## Work instruction
Repeat exactly, and only, the lines of the entries below from the one with "Минимизация воздействия на окружающую среду." through the one with "задачей, требующей учета множества факторов.", both ends included.

═════ Input ═════

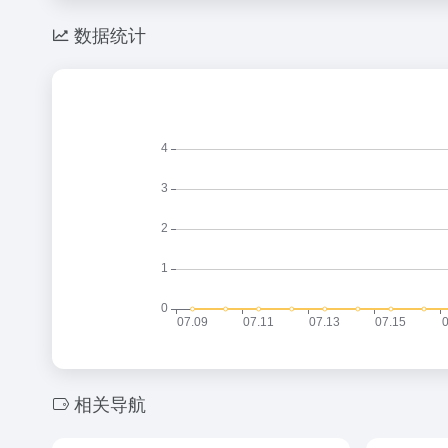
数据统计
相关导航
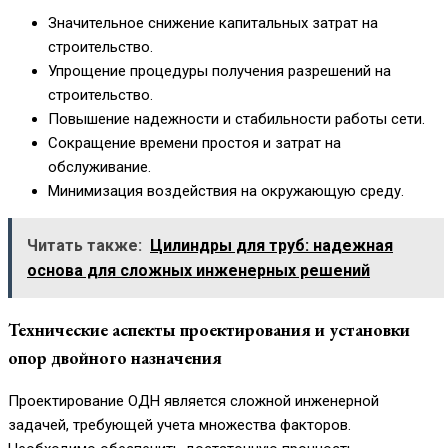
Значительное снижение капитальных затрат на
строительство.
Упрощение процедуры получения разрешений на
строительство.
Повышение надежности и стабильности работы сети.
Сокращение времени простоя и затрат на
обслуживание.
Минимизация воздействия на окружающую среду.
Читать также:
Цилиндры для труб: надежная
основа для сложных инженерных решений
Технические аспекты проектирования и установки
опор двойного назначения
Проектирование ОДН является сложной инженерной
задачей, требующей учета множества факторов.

═════
═════ Input ═════

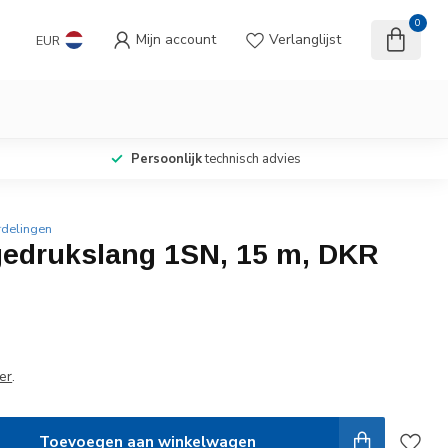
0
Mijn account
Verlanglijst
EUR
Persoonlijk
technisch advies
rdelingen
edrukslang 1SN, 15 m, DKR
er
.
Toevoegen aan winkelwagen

═════

## Output
Минимизация воздействия на окружающую среду.
Читать также:
Цилиндры для труб: надежная
основа для сложных инженерных решений
Технические аспекты проектирования и установки
опор двойного назначения
Проектирование ОДН является сложной инженерной
задачей, требующей учета множества факторов.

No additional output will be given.